Rebalancing My Reading Account
 
Where to start my reading transformation? Do I dare cut back on technical reading? That would be a colossal step toward accepting retirement, my don't look back moment.  

I’ve got to admit that I’m not getting to or through journals as fast as I did before retiring. Makeshift bookmarks protrude from the reading pile, and the pile keeps growing.  

You know what I did after retiring? I closed my eyes, held my breath and, instead of clicking my heels, canceled membership in a professional society I’d belonged to for 45 years. That ended one technical newsletter. The world didn’t end; not yet anyway. 
 
If I “unsubscribe” to emailed technical updates, I’ll really be retired, won’t I?

Wrap Up

I’ll do it! I’ll make time and I’ll read for pleasure. I’ll pick one of the top 100 lists and just start reading. Maybe I should go through our shelves first or finish what I haven’t read of, say, Shakespeare. What about current best sellers? Oh, this is going to take time to work out.

I’d read Uncle Caspar’s comic books if my mother hadn’t tossed them all. I think Truman was president, not that he had anything to do it.

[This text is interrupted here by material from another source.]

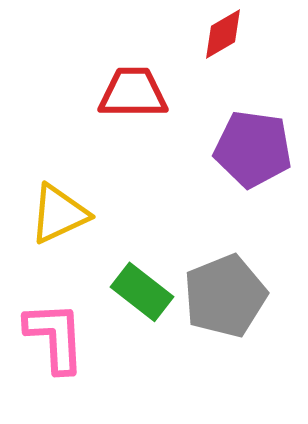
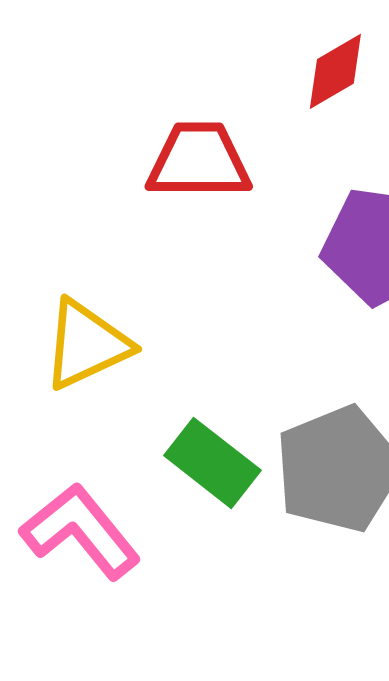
pink L-shape: (55, 337) -> (80, 531), turned -36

Thanks for stopping by. I’ll write again in about a week.
 
P.S.   

With the huge number of free ebooks from Google and e-bookstores, I’m tempted to buy an ebook reader. Project Gutenberg alone offers over 36,000 with no registration or fee (in the U.S.); a small donation is requested: http://www.gutenberg.org/

Libraries also offer ebooks, though they may not be compatible with every ebook reader. If you're interested, the September issue of Consumer Reports has a review of ebook readers and tablet computers.